Regular readers of Supercartribe may remember the court case in which Ferrari won the right to block the production of recreations of the legendary Ferrari 250 GTO. One of the most famous and revered designs of all time, the legal team at Maranello successfully argued that the 250 GTO was in fact a work of art, not just a car, and therefore could not be produced in replica form with the consent of Ferrari.
Things have changed somewhat with a court ruling in favour of a company called Ares Design, which is a coachbuilder based in Italy. Ares, which is headed by former Lotus F1 boss Dany Bahar, builds bespoke cars that are sometimes based on older, classic models.

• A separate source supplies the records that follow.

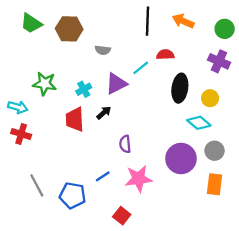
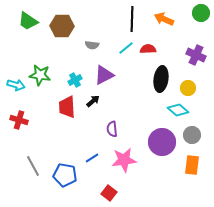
green circle: (225, 29) -> (201, 13), moved
cyan line: (141, 68) -> (126, 48), moved
cyan arrow: (18, 107) -> (16, 85), moved

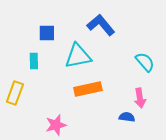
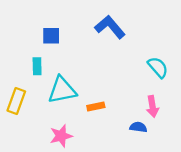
cyan triangle: (78, 56) -> (62, 90), moved
orange rectangle: (88, 89) -> (96, 106), moved, size x0.6

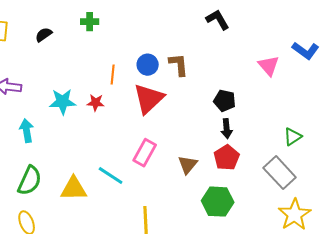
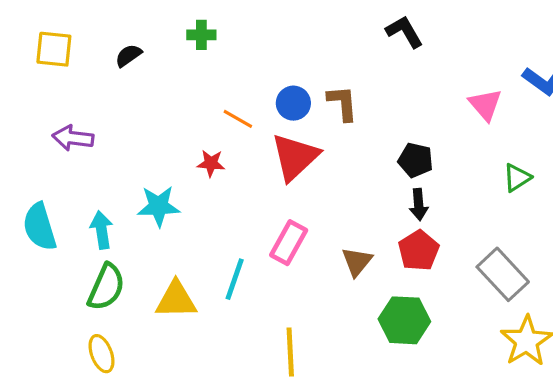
orange line: (113, 75) -> (238, 119), turned -66
cyan star: (63, 102) -> (159, 206), moved
cyan arrow: (27, 131) -> (101, 230), moved
green triangle: (293, 137) -> (517, 178), moved
cyan line: (111, 176) -> (235, 279), turned 76

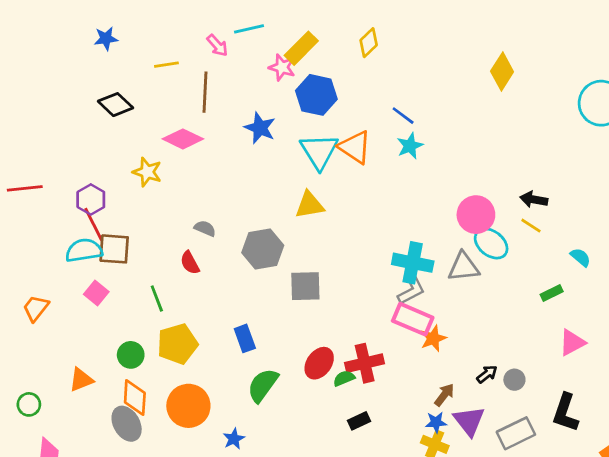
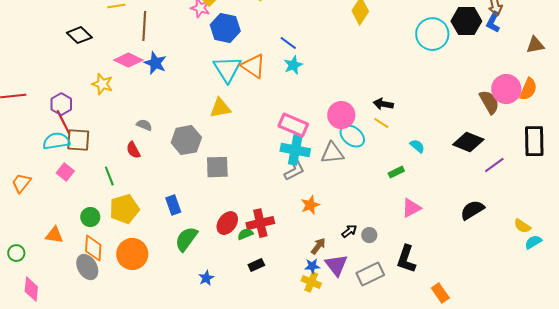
blue star: (260, 128) -> (155, 63), moved
pink rectangle: (413, 319) -> (293, 125), moved
orange triangle: (81, 380) -> (54, 235), turned 30
blue star: (234, 439) -> (206, 278), moved

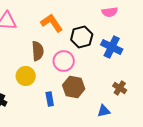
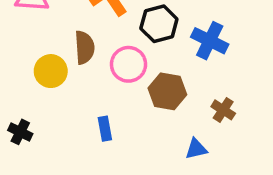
yellow circle: (26, 76) -> (51, 71), moved
brown hexagon: (74, 87) -> (167, 91), moved

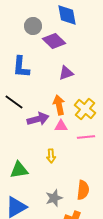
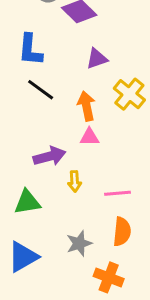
black line: (14, 102) -> (41, 90), moved
yellow cross: (85, 109) -> (129, 94), moved
purple arrow: (38, 119) -> (49, 156), moved
pink line: (86, 137) -> (118, 193), moved

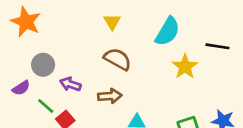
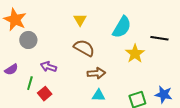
gray circle: (43, 65) -> (28, 40), moved
brown arrow: (110, 96) -> (96, 73), moved
green line: (46, 106) -> (30, 83), turned 64

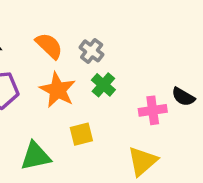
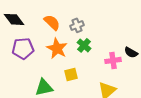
gray cross: (92, 51) -> (77, 25), turned 32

A recent model – the Panther ProgettoUno – is described as a ‘reimagining’ of the De Tomaso Pantera and is based on a Lamborghini platform.

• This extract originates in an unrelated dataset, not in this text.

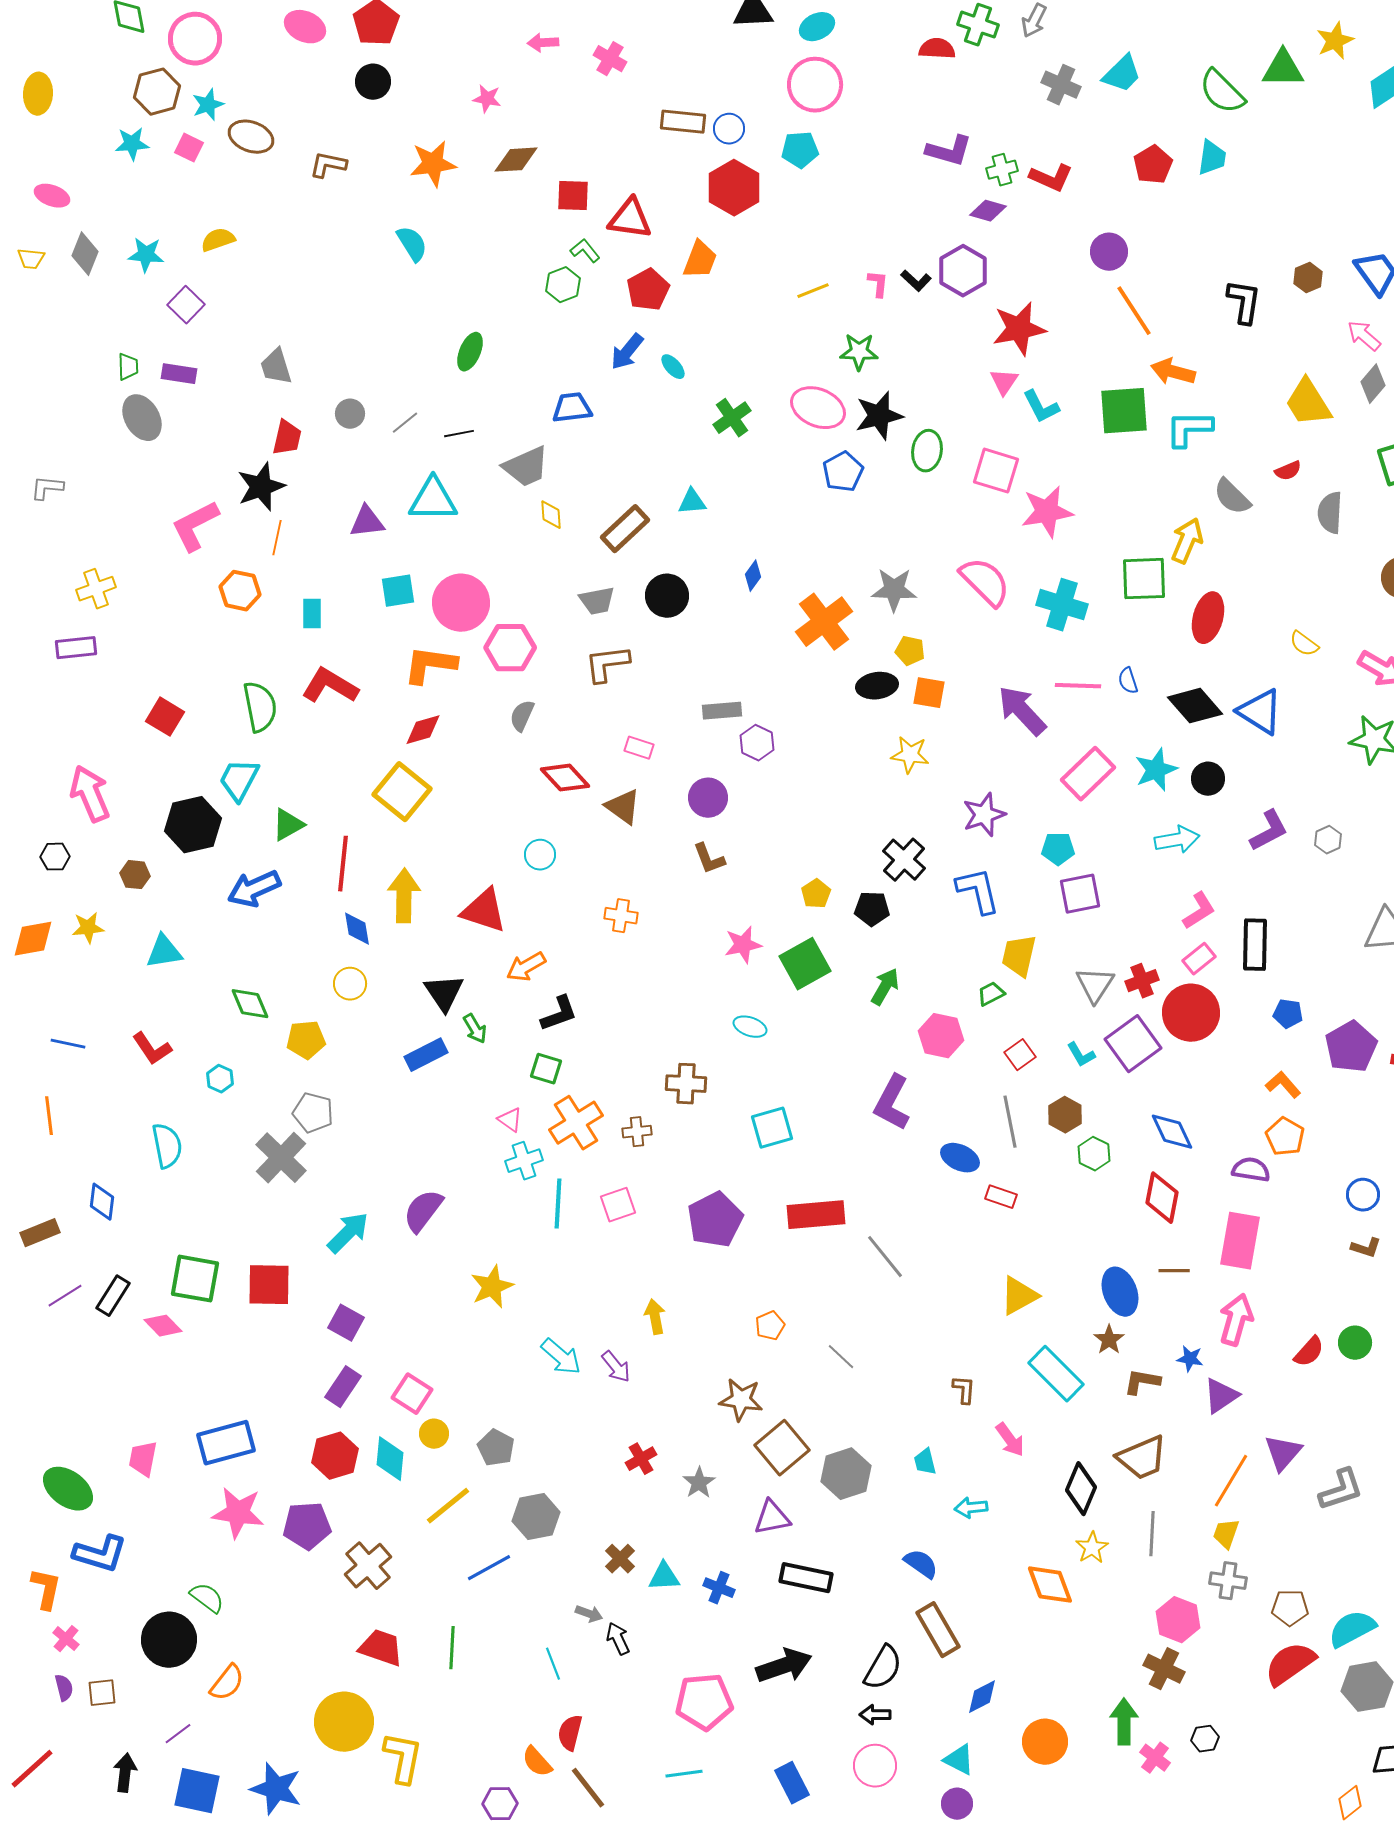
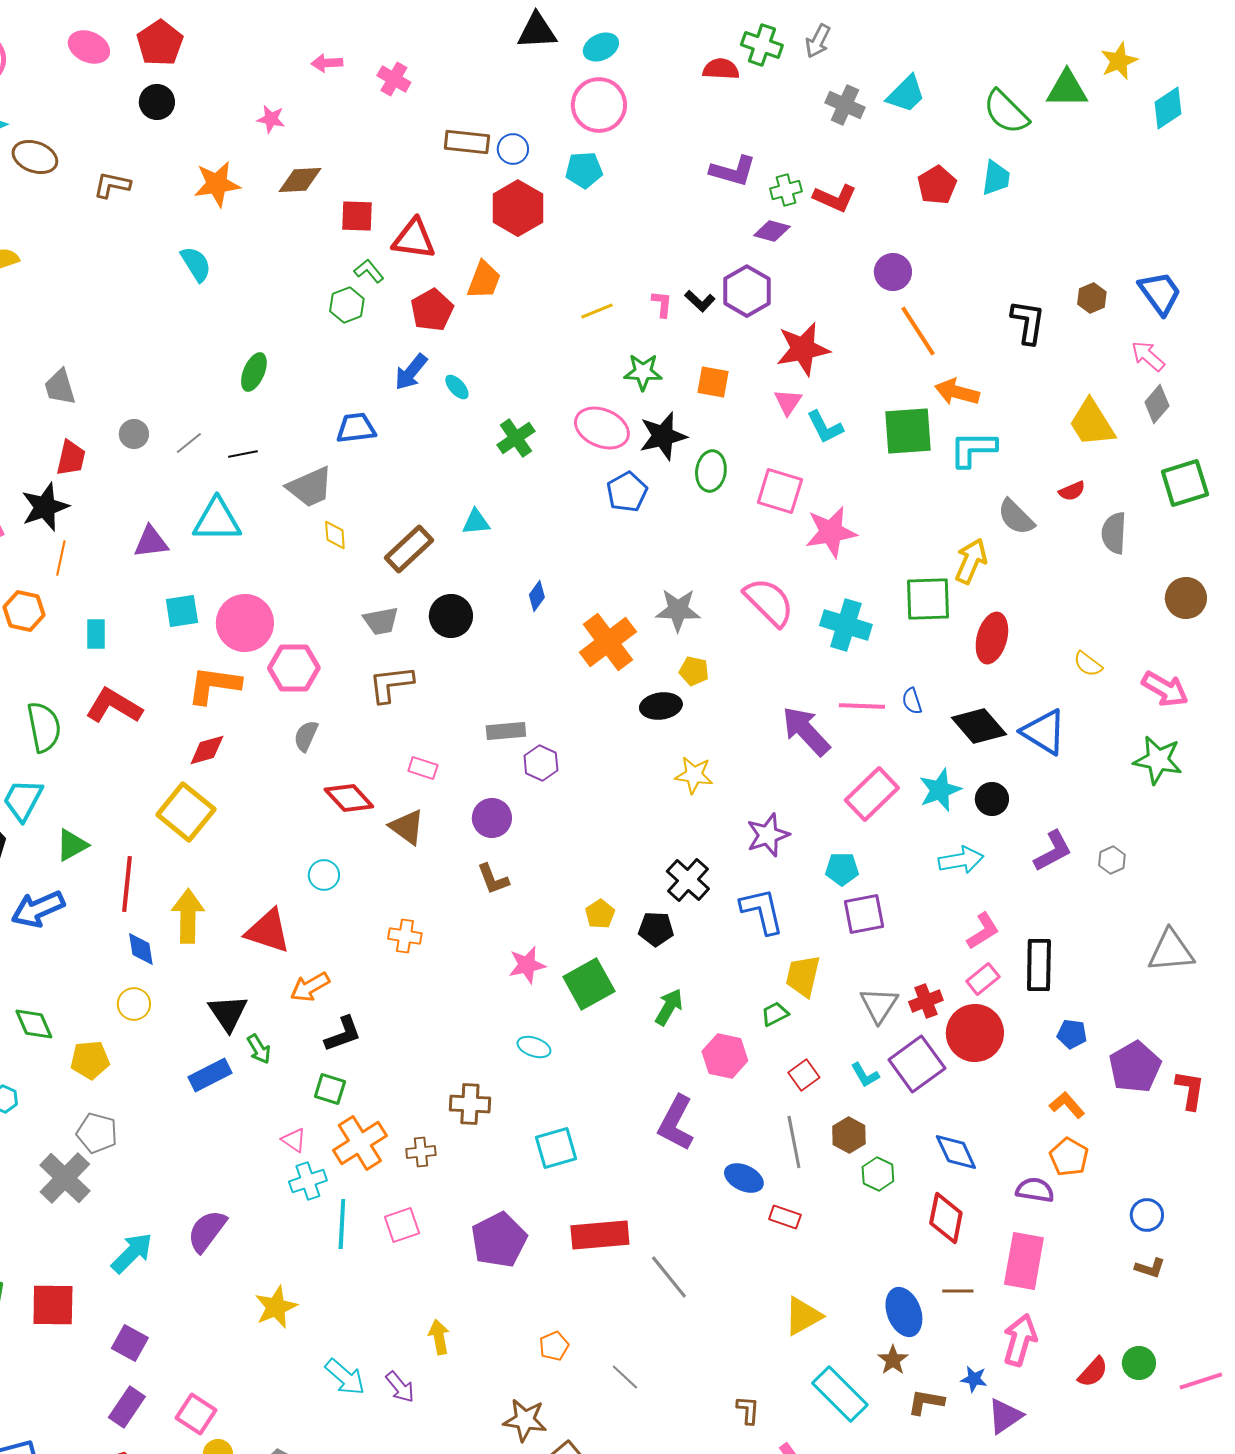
orange square: (929, 693) -> (713, 382), moved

Trademark Filed in ‘Bad Faith’
Ares took the Ferrari ruling to the Cancellation Division of the European Intellectual Protection Office, arguing that as Ferrari had failed to use the 250 GTO trademark and design for five consecutive years, the company had no claim on it. They also argued that the trademark protection was filed ‘in bad faith’ implying that Ferrari did so only to prevent others from using it. The court agreed.
Ares intends to create its own redesign of the Ferrari 250 GTO using the Ferrari 812 Superfast as a basis. This would appeal to those who cannot afford a genuine 250 GTO – that’s everyone bar the very, very wealthy – but who desire what is considered among the most beautiful cars of all time. Th cost of a real 250 GTO – of which only 36 were made in the early 1960’s – varies between each one, but one sold in 2018 for a simply astonishing $48.4million (around £38million).
There is no price set for the potential Ares 250 GTO, and it is expected that Ferrari will appeal the decision. It is understandable that Ferrari wants to protect its heritage, yet we remain unsure of whether the courts will agree. Supercartribe will keep you updated when things are underway.